My previous post Test Driving a New Course introduced Managing Customer Engagement with Microsoft Dynamics 365 from Microsoft Learning. Here I discuss my journey traversing the remainder of the course.
Managing Customer Engagement focused on the capabilities of the Sales and Customer Service modules of Dynamics 365 and briefly discussed Field Service, particularly in the context of sales and relationship management. More technical aspects such as configuration and BI were touched on almost in passing. It would be unfair, however, to criticise the lack of breadth and depth of this offering from MS Learning.
Microsoft Dynamics 365 is a behemoth of an application born of increasing functionality of 365 on cloud-based platform, cross-usability with and throughout the entire Office Suite, the addition of modules, and seamless integration of third-party plugins. This stew of many ingredients has produced an impressively flexible and powerful product capable of delivering much more than a simple customer relationship management system.
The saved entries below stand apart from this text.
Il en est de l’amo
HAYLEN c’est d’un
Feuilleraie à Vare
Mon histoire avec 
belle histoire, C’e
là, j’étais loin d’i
Managing Customer Engagement makes for a solid introduction to the sales aspect of Dynamics 365, and time is taken to step back and remind students that technology forms part of, and indeed supports, the customer relationship. The digital transformation faced by most companies is also explored – that Dynamics 365 can make best use of increased personal digital connectivity and social media is demonstrated very well.
Standout Course Topics
Connectivity and Social Media
The introduction to managing leads / opportunities / accounts in Dynamics 365 is very good — especially in the context of harnessing the wealth of information floating around on the interweb and threaded through social media. A vast amount of data about individuals and companies is available publicly and can be used (leveraged) to direct research into potential customers with a view to then targeting them as customers, or even ‘pre-approving’ them for a contract.
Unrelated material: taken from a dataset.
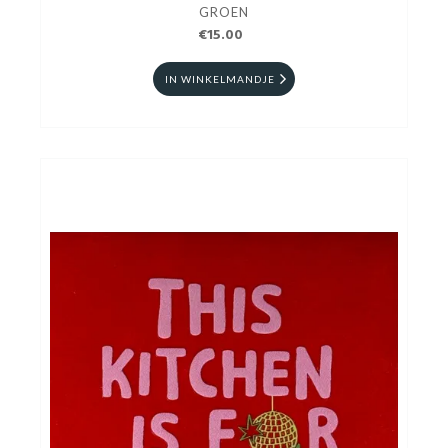
GROEN
€15.00
IN WINKELMANDJE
However, to make sense of this huge information avalanche it must be filtered, and in a usable way … 365 can do this. Filtering/pulling out company employee details, news about the company and published by the company, its competitors, financial and other information, social media threads, social media (LinkedIn) profile data…
Unfortunately this functionality is not native to 365 but powered by third party plug-ins, widgets or solutions. It is interesting to note that LinkedIn is now part of the MS portfolio, so is not strictly 3rd party; one would expect the APIs to perform seamlessly.
A feature available to LinkedIn Sales Navigator account holders that was especially interesting was PointDrive: share custom (sales) presentations with your connections, and from within 365 see how your connections have shared it, who has viewed it, and when. A slick and semi-automated lead generator….
Business process flows are used throughout Dynamics 365 not only to improve and simplify data entry, but also to manage day-to-day admin processes. Escalating a support case to a work order — sending a field service agent out to a customer — is pretty easy within Dynamics 365.
Not only is all the information regarding the support issue carried through to the Field Service module, but all relevant information about the customer: contact details, service level requirements, previous related support issues, etc informs the underlying work order details and is immediately available to the field service despatcher/manager. This wealth of granular but relevant information is used in tandem with the information on availability of qualified technicians or field engineers — all on a single screen. In this way, the field service dispatcher/manager can prioritise work orders, and may even be able to send the customer’s favoured engineer — useful if the issue is recurrent.
Resource scheduling — informed by the customer’s SLA, the current support issue, the location, engineer qualifications and availability — is very powerful. Work orders can be added to a field service agent’s schedule in a number of ways: through the menu system or dragging and dropping from the grid of unscheduled work orders, or even from the map on the left hand side of the screen.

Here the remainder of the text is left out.